Be a spreader of kindness

John Meinders wanting store clerks to say “thanks” to him (Lake County Leader, Nov. 5) is hovering around what could be a good idea. But he misses a couple of important points. Why punish the clerk and the business? What about the responsibility of the customer?

Here’s another perspective. I don’t have any belief in an afterlife — therefore it seems timely and prudent to do good while still alive and available. An example is our house rule regarding our pets: “When passing by a cat or dog, always stop to give a little positive acknowledgement.” A soft word and a brief touch on the fur only takes a few seconds, gives reassurance, costs nothing, and both of us feel better. This attitude can also be generalized into how to treat other humans. It might be showing a smile to a stranger — or saying a grateful “thank you” to another person.

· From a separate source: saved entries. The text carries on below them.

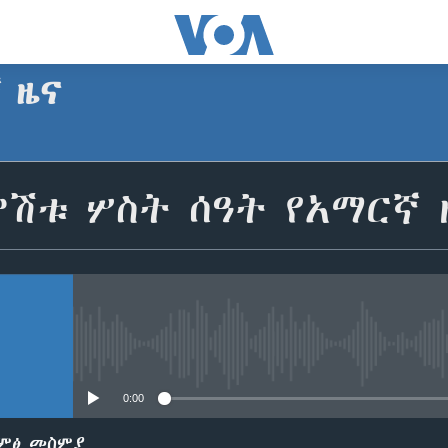
ኛ ዜና
SUBSCRIBE
ምሽቱ ሦስት ሰዓት የአማርኛ 
Apple Podcasts
ይድረሰኝ / ይላክልኝ
No media source currently avail
0:00
ድምፅ መስምያ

I am particularly grateful to clerks in stores for offering their labor during these unusual and possibly dangerous times. Yes, they are getting paid — although probably not enough. They are also submitting to the uncertainty and risk that someone they’re serving might unknowingly be contagious. These courageous clerks should be the ones getting thanked by the benefited customers.

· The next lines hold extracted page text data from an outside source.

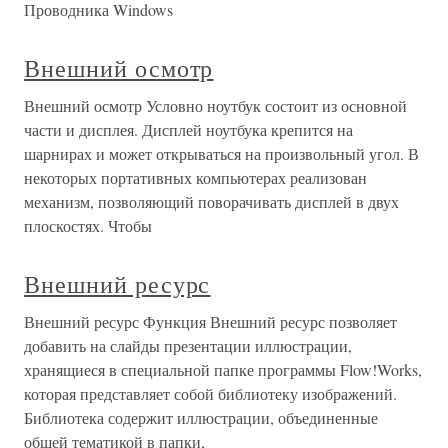
Проводника Windows
Внешний осмотр
Внешний осмотр Условно ноутбук состоит из основной
части и дисплея. Дисплей ноутбука крепится на
шарнирах и может открываться на произвольный угол. В
некоторых портативных компьютерах реализован
механизм, позволяющий поворачивать дисплей в двух
плоскостях. Чтобы
Внешний ресурс
Внешний ресурс Функция Внешний ресурс позволяет
добавить на слайды презентации иллюстрации,
хранящиеся в специальной папке программы Flow!Works,
которая представляет собой библиотеку изображений.
Библиотека содержит иллюстрации, объединенные
общей тематикой в папки,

There is precedent for this. Perhaps the best known is 2 Corinthians 9:6-8, which (paraphrased) says, “It is better to give than to receive.” Modern psychological studies have demonstrated that ‘giving’ does indeed have positive effects upon social connections, happiness, health, and is contagious in creating good will and trust. John 3:16 would even describe giving as a form of love. It seems like a winner.

Finally, the act of giving (for example, saying a sincere “thank you” to a clerk or health worker) is a form of personal integrity. It means that you have taken responsibility for your own thought, decision and purposeful action. Isn’t that what freedom of conscience and morality is all about? Isn’t that the American way? Well, it could be. Thank you for taking the time to read this.